Although Savi is committed to three more works of fiction, she would like to try her hand at non-fiction some day. ‘ I read a lot of self help and mythology books by Devdutt Pattnaik and would be keen to explore subjects such as laws of attraction, spirituality and positivity in my future works.’ When I ask her if she realises that she is probably India’s first writer of inspirational romance, an offshoot of conservative Christian writing in the West that has dedicated readers and publishers, she says ‘I didn’t call it an inspirational romance with that intention but just because I felt like it’.
Savi Sharma ticks all the right boxes. She is relatable (she calls herself a ‘simple’ girl on her website), accessible, social media savvy, and of late has been involved in several philanthropic activities in her home town Surat. She successfully ran the Christmas hug campaign to collect blankets for the poor and homeless in Surat.
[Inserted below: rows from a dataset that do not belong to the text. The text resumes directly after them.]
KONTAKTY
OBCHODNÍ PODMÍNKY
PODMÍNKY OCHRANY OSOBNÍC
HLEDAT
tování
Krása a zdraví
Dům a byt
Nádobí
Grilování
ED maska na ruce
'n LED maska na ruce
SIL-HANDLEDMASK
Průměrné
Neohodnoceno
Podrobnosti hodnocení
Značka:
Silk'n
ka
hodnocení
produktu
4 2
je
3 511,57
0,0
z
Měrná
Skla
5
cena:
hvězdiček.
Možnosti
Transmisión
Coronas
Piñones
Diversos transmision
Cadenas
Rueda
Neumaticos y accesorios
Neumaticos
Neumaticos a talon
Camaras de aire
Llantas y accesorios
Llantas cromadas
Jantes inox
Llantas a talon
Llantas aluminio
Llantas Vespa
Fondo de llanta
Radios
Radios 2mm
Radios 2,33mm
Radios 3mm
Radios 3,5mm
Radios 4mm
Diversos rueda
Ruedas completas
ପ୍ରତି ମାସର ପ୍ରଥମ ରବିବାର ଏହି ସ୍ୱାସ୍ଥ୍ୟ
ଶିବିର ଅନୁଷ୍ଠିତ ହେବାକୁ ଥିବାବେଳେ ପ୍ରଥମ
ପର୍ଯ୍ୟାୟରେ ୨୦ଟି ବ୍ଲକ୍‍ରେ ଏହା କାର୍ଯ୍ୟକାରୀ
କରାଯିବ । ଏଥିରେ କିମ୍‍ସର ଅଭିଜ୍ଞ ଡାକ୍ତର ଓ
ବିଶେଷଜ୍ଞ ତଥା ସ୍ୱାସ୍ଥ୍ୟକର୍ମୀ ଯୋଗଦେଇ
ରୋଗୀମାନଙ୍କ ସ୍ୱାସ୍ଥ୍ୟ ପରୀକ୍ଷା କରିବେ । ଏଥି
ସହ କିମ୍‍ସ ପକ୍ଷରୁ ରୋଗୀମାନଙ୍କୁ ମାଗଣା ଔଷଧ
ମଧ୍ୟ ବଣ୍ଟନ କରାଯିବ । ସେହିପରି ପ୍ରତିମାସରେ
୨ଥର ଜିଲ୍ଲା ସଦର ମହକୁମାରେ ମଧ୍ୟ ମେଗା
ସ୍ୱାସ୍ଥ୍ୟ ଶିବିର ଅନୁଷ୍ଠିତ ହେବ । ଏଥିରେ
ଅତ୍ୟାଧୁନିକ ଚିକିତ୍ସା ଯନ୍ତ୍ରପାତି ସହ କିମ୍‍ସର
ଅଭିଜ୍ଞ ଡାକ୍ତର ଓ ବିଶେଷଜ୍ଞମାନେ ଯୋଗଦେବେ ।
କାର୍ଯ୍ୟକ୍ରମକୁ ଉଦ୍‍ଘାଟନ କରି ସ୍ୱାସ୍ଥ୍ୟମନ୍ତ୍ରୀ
In one of her recent posts she said:
Last winter, we distributed over 500 blankets to the needful in Surat on the night of Christmas with our campaign #BeTheSanta.
You guys contributed, volunteered and worked hard to make #ChristmasHug a great success.
It’s time we do it again!
Let’s spread love and warmth to the ones who are waiting for us.
Let’s #BeTheSanta again and give #ChristmasHug to the lovely people around us.
Of late Savi has also graduated to sharing quotes by literary giants such as Kurt Vonnegut and Ursula K Le Guin on her Facebook page.
‘Savi’s story is remarkable because no other Indian woman commercial fiction writer, be it Anuja Chauhan or Nikita Singh, has crossed the magical sales figure of 1 lakh’, a publisher specialising in the genre told me. She added that achieving this feat partially via self-publishing is even more commendable, because most self-published books in India vanish without a trace. ‘I get numerous queries from self-published authors to publish their books traditionally since they couldn’t do anything with their books’, she adds.
Savi’s next book is out in February 2017. Here’s an exclusive peek:
Sometimes, you don’t write the story, it writes you. You don’t choose the story, it chooses you.
But would you believe if someone told you ‘This is not your story?’ Would you have the courage to rewrite it?
Shaurya, a CA student. This is his story of following his dreams.
Miraya, an interior designer. This is her story of believing in love.
Anubhav, an aspiring entrepreneur. This is his story of giving life another chance.